Data extracts Start Marker
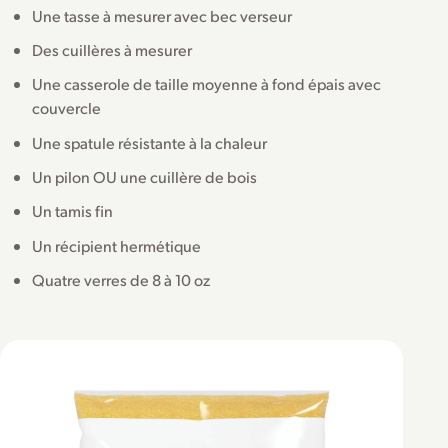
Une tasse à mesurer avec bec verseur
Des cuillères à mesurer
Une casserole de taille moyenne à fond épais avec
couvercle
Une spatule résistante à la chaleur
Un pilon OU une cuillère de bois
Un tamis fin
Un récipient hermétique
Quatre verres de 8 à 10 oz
Data extracts End Marker
Data extracts Start Marker
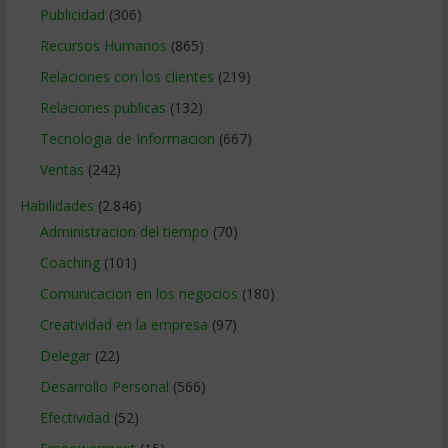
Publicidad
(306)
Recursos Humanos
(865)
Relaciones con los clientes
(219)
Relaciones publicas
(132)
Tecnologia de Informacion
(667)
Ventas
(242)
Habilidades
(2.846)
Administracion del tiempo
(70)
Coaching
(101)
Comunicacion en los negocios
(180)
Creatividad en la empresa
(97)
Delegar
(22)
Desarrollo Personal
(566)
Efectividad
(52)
Data extracts End Marker
*What you need to do*. Nothing should appear in the answer except the lines above from the line with "Une casserole de" through the line with "Quatre verres de 8 à 10 oz", both included, written out exactly.

*Result*.
Une casserole de taille moyenne à fond épais avec
couvercle
Une spatule résistante à la chaleur
Un pilon OU une cuillère de bois
Un tamis fin
Un récipient hermétique
Quatre verres de 8 à 10 oz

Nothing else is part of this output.